**TRY IT**
Nothing in the records may be left out or altered; reproduce them all exactly.
SOURCE DATA: Begin
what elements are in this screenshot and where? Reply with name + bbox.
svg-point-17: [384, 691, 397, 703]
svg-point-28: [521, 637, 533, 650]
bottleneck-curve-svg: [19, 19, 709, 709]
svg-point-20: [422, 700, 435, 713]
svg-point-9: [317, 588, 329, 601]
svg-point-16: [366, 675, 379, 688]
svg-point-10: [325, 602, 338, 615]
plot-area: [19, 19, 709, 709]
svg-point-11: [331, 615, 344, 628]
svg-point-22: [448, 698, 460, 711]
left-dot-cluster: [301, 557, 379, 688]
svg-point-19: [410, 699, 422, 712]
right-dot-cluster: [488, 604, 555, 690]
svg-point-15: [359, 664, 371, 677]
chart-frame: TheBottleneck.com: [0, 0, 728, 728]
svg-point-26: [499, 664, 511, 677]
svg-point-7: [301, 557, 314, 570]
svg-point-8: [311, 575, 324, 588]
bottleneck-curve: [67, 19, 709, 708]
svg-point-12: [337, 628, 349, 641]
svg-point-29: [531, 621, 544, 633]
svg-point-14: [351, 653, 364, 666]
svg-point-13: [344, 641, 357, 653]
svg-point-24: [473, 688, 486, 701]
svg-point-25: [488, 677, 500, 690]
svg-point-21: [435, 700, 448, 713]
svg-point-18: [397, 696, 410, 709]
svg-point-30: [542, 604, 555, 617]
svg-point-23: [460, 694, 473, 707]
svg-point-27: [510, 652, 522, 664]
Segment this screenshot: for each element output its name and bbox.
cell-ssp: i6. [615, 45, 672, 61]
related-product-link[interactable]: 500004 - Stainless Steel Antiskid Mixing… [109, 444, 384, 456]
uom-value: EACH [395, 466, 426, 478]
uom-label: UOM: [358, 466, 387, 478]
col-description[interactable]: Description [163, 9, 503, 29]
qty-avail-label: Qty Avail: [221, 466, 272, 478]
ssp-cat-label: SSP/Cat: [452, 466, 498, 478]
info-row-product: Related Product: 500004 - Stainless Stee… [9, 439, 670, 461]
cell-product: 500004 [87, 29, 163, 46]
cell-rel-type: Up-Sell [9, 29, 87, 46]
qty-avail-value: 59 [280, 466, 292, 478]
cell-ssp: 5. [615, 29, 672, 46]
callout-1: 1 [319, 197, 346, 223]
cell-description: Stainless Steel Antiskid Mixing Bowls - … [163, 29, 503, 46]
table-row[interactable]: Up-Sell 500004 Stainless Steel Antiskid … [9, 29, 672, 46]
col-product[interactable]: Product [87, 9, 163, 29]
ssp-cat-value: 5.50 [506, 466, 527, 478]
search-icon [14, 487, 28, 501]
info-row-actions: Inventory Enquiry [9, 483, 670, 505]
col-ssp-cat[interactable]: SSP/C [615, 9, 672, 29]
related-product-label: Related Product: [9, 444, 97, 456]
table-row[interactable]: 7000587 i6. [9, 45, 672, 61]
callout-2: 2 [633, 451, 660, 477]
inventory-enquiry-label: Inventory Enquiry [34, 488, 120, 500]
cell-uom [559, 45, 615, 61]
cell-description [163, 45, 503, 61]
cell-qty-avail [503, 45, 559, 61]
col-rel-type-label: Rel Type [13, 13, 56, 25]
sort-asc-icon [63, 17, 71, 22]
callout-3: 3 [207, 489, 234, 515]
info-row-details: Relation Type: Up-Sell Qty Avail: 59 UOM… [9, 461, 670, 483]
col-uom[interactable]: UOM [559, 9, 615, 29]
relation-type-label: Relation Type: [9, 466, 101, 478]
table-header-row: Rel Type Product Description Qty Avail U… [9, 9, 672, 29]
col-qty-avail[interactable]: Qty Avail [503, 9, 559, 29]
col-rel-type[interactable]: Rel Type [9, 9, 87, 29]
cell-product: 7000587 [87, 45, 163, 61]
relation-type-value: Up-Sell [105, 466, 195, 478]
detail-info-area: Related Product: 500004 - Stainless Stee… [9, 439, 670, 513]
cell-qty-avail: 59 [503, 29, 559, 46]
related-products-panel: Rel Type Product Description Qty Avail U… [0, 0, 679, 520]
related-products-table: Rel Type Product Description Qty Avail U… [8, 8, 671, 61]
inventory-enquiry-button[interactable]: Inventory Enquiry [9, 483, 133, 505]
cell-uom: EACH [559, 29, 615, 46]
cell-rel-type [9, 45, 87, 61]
SOURCE DATA: End
**WORKED SOLUTION**
what elements are in this screenshot and where? Reply with name + bbox.
svg-point-17: [384, 691, 397, 703]
svg-point-28: [521, 637, 533, 650]
bottleneck-curve-svg: [19, 19, 709, 709]
svg-point-20: [422, 700, 435, 713]
svg-point-9: [317, 588, 329, 601]
svg-point-16: [366, 675, 379, 688]
svg-point-10: [325, 602, 338, 615]
plot-area: [19, 19, 709, 709]
svg-point-11: [331, 615, 344, 628]
svg-point-22: [448, 698, 460, 711]
left-dot-cluster: [301, 557, 379, 688]
svg-point-19: [410, 699, 422, 712]
right-dot-cluster: [488, 604, 555, 690]
svg-point-15: [359, 664, 371, 677]
chart-frame: TheBottleneck.com: [0, 0, 728, 728]
svg-point-26: [499, 664, 511, 677]
svg-point-7: [301, 557, 314, 570]
svg-point-8: [311, 575, 324, 588]
bottleneck-curve: [67, 19, 709, 708]
svg-point-12: [337, 628, 349, 641]
svg-point-29: [531, 621, 544, 633]
svg-point-14: [351, 653, 364, 666]
svg-point-13: [344, 641, 357, 653]
svg-point-24: [473, 688, 486, 701]
svg-point-25: [488, 677, 500, 690]
svg-point-21: [435, 700, 448, 713]
svg-point-18: [397, 696, 410, 709]
svg-point-30: [542, 604, 555, 617]
svg-point-23: [460, 694, 473, 707]
svg-point-27: [510, 652, 522, 664]
Segment this screenshot: for each element output its name and bbox.
cell-ssp: i6. [615, 45, 672, 61]
related-product-link[interactable]: 500004 - Stainless Steel Antiskid Mixing… [109, 444, 384, 456]
uom-value: EACH [395, 466, 426, 478]
uom-label: UOM: [358, 466, 387, 478]
col-description[interactable]: Description [163, 9, 503, 29]
qty-avail-label: Qty Avail: [221, 466, 272, 478]
ssp-cat-label: SSP/Cat: [452, 466, 498, 478]
info-row-product: Related Product: 500004 - Stainless Stee… [9, 439, 670, 461]
cell-product: 500004 [87, 29, 163, 46]
cell-rel-type: Up-Sell [9, 29, 87, 46]
qty-avail-value: 59 [280, 466, 292, 478]
cell-ssp: 5. [615, 29, 672, 46]
callout-1: 1 [319, 197, 346, 223]
cell-description: Stainless Steel Antiskid Mixing Bowls - … [163, 29, 503, 46]
table-row[interactable]: Up-Sell 500004 Stainless Steel Antiskid … [9, 29, 672, 46]
col-product[interactable]: Product [87, 9, 163, 29]
ssp-cat-value: 5.50 [506, 466, 527, 478]
search-icon [14, 487, 28, 501]
info-row-actions: Inventory Enquiry [9, 483, 670, 505]
col-ssp-cat[interactable]: SSP/C [615, 9, 672, 29]
related-product-label: Related Product: [9, 444, 97, 456]
table-row[interactable]: 7000587 i6. [9, 45, 672, 61]
callout-2: 2 [633, 451, 660, 477]
inventory-enquiry-label: Inventory Enquiry [34, 488, 120, 500]
cell-uom [559, 45, 615, 61]
cell-description [163, 45, 503, 61]
cell-qty-avail [503, 45, 559, 61]
col-rel-type-label: Rel Type [13, 13, 56, 25]
sort-asc-icon [63, 17, 71, 22]
callout-3: 3 [207, 489, 234, 515]
info-row-details: Relation Type: Up-Sell Qty Avail: 59 UOM… [9, 461, 670, 483]
col-uom[interactable]: UOM [559, 9, 615, 29]
relation-type-label: Relation Type: [9, 466, 101, 478]
table-header-row: Rel Type Product Description Qty Avail U… [9, 9, 672, 29]
col-qty-avail[interactable]: Qty Avail [503, 9, 559, 29]
col-rel-type[interactable]: Rel Type [9, 9, 87, 29]
cell-product: 7000587 [87, 45, 163, 61]
relation-type-value: Up-Sell [105, 466, 195, 478]
detail-info-area: Related Product: 500004 - Stainless Stee… [9, 439, 670, 513]
cell-qty-avail: 59 [503, 29, 559, 46]
related-products-panel: Rel Type Product Description Qty Avail U… [0, 0, 679, 520]
related-products-table: Rel Type Product Description Qty Avail U… [8, 8, 671, 61]
inventory-enquiry-button[interactable]: Inventory Enquiry [9, 483, 133, 505]
cell-uom: EACH [559, 29, 615, 46]
cell-rel-type [9, 45, 87, 61]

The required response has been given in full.